Work to be completed:
Consider the records below. How many of their lines include the word "bietet"? State the number and nothing else.

Source data
=-=-=
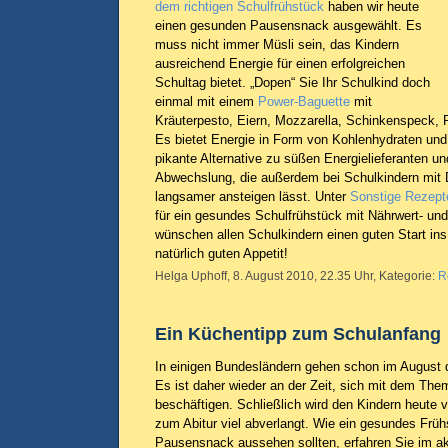
dem richtigen Schulfrühstück
haben wir heute
einen gesunden Pausensnack ausgewählt. Es
muss nicht immer Müsli sein, das Kindern
ausreichend Energie für einen erfolgreichen
Schultag bietet. „Dopen“ Sie Ihr Schulkind doch
einmal mit einem
Power-Baguette
mit
Kräuterpesto, Eiern, Mozzarella, Schinkenspeck, P
Es bietet Energie in Form von Kohlenhydraten und
pikante Alternative zu süßen Energielieferanten u
Abwechslung, die außerdem bei Schulkindern mit 
langsamer ansteigen lässt. Unter
Sonstige Rezept
für ein gesundes Schulfrühstück mit Nährwert- u
wünschen allen Schulkindern einen guten Start in
natürlich guten Appetit!
Helga Uphoff, 8. August 2010, 22.35 Uhr, Kategorie:
R
Ein Küchentipp zum Schulanfang
In einigen Bundesländern gehen schon im August d
Es ist daher wieder an der Zeit, sich mit dem The
beschäftigen. Schließlich wird den Kindern heute 
zum Abitur viel abverlangt. Wie ein gesundes Frü
Pausensnack aussehen sollten, erfahren Sie im ak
=-=-=
Answer box:
2